# Task to carry out
Where in the records does the word "centros" appear? Copy each line that holds it.

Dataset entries

========

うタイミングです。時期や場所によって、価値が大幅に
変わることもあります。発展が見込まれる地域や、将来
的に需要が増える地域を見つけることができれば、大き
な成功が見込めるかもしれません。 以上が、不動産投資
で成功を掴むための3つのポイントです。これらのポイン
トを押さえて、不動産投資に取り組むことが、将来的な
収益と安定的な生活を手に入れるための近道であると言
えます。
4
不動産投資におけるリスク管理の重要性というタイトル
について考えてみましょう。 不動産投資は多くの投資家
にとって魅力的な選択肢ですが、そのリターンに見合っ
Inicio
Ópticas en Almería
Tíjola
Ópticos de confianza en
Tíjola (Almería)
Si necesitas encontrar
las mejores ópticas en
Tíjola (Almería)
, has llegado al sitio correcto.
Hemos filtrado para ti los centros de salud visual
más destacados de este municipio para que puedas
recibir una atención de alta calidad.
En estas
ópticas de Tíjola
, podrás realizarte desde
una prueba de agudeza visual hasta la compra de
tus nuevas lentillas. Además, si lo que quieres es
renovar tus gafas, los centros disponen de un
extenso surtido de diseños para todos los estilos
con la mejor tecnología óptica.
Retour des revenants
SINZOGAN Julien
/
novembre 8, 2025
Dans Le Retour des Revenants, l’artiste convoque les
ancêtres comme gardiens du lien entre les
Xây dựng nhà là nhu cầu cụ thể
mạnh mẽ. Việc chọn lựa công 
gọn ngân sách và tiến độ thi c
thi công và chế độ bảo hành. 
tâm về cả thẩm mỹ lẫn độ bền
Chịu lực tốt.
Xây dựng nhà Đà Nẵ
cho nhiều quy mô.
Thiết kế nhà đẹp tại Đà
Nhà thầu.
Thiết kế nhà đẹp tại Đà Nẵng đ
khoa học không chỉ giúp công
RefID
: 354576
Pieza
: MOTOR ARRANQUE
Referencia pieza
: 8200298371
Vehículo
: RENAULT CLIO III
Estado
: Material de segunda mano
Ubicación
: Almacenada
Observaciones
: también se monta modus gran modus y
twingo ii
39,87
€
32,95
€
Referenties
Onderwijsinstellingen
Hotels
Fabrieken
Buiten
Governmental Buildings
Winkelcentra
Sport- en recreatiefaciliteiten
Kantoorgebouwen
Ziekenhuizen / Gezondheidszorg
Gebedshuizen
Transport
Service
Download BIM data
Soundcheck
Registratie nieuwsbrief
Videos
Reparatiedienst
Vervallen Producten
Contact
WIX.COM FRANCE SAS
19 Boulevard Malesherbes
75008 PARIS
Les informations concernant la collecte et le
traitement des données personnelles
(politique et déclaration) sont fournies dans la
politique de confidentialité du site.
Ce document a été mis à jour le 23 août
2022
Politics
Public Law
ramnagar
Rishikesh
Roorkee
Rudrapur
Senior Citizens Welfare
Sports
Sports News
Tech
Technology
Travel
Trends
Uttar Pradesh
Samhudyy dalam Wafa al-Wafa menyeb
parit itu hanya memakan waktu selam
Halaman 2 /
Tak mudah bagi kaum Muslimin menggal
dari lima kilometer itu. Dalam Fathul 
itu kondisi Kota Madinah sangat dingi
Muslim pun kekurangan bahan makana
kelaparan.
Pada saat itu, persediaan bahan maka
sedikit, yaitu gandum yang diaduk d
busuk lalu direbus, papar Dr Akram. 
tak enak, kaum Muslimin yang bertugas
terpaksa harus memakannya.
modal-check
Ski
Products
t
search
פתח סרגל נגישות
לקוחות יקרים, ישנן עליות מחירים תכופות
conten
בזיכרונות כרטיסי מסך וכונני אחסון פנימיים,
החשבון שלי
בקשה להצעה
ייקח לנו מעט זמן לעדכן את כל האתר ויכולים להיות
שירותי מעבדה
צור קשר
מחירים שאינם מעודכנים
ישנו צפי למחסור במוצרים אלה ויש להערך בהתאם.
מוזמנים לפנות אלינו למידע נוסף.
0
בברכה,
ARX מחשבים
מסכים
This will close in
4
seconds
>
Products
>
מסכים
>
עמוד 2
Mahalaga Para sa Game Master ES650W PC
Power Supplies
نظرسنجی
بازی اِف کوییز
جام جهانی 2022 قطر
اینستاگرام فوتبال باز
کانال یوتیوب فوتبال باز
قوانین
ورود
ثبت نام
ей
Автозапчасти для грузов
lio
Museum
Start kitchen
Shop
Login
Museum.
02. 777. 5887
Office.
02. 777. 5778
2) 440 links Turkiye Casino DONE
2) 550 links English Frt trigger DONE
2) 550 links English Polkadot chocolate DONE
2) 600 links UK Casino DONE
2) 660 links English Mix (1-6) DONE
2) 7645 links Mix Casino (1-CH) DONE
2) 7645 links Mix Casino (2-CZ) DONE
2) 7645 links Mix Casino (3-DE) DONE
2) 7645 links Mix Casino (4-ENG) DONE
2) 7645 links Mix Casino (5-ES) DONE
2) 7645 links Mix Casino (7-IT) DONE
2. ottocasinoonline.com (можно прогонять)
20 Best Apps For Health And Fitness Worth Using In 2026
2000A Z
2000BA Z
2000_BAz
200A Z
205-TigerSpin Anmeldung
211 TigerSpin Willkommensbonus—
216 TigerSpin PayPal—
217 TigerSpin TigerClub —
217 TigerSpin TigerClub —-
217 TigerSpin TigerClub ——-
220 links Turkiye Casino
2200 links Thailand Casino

========

# Written response
Hemos filtrado para ti los centros de salud visual
renovar tus gafas, los centros disponen de un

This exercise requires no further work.